Ici prend fin en réalité la relation régulière de Marco Polo ; mais les divers manuscrits qui nous l’ont conservée, et qui jusque-là s’accordent comme disposition générale des matières, offrent une partie supplémentaire plus ou moins étendue, où sont rangés, sans qu’un même ordre y soit observé, des notes détachées, des récits épisodiques. Sans aucun doute, ces fragments émanent de la même main que le corps du livre. Son récit principal achevé, l’auteur a voulu y joindre maints souvenirs qui n’avaient pu y trouver place ; mais les copistes sont venus qui ont fait, chacun à leur manière, un choix dans cet ensemble accessoire. Le texte que nous avons suivi a gardé quatre chapitres consacrés aux pays qui s’étendent entre les frontières septentrionales de la Chine et les régions polaires. Ces pays, qui forment ce qu’on appelle aujourd’hui la Russie d’Asie et qui restèrent absolument inconnus des Occidentaux jusqu’au siècle dernier, durent forcément de très longue date être, comme aujourd’hui, en relations fréquentes et suivies avec le grand empire qui les avoisine. Pendant son séjour au Cathay, Marco Polo fut donc à même de se renseigner très exactement sur ces contrées et sur leurs habitants.

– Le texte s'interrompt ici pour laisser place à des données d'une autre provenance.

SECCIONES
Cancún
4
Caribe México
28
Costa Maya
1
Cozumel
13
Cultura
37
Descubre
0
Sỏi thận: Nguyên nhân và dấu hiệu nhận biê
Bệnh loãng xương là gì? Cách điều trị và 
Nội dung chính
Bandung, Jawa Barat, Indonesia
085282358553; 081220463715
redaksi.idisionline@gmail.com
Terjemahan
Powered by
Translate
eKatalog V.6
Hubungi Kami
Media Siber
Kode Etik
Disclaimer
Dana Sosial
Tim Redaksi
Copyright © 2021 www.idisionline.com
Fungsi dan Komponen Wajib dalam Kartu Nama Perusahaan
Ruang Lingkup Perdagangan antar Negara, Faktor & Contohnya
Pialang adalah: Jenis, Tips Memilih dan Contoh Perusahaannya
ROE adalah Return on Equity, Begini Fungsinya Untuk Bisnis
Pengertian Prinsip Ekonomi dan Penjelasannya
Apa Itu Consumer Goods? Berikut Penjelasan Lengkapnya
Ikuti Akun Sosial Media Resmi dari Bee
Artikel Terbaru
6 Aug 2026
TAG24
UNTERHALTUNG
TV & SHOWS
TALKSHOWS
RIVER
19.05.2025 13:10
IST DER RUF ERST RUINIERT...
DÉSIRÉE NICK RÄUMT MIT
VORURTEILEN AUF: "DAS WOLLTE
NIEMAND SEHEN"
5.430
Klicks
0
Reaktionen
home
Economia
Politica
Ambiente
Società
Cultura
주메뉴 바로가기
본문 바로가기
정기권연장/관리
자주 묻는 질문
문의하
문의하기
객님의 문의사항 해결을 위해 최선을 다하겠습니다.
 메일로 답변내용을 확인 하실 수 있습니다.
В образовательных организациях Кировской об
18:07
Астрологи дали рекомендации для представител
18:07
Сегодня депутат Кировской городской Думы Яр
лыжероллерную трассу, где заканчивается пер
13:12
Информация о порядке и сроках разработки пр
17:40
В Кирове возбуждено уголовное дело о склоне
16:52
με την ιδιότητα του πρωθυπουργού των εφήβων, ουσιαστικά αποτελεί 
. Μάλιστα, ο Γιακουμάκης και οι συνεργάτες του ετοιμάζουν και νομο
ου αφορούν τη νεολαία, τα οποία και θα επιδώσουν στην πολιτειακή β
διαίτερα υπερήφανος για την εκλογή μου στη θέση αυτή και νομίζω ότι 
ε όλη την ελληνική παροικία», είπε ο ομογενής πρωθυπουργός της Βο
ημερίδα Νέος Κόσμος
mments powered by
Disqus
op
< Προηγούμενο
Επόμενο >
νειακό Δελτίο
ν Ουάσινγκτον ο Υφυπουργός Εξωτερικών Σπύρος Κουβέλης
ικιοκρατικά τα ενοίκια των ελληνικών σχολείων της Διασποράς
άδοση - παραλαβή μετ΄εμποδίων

Nous en trouvons la preuve dans ces chapitres, que nous avons d’autant mieux cru devoir conserver que, contrôlés par les récits modernes, ils démontrent une fois de plus jusqu’à quel point sont dignes de crédit les assertions du célèbre Vénitien.


  1. Il semble ici que la mer Rouge soit considérée comme une rivière. (P.)
  2. Ce passage indique bien que Marco Polo, par une erreur géographique très concevable, considère le territoire abyssinien comme se rattachant au continent asiatique, et par conséquent aux deux autres Indes.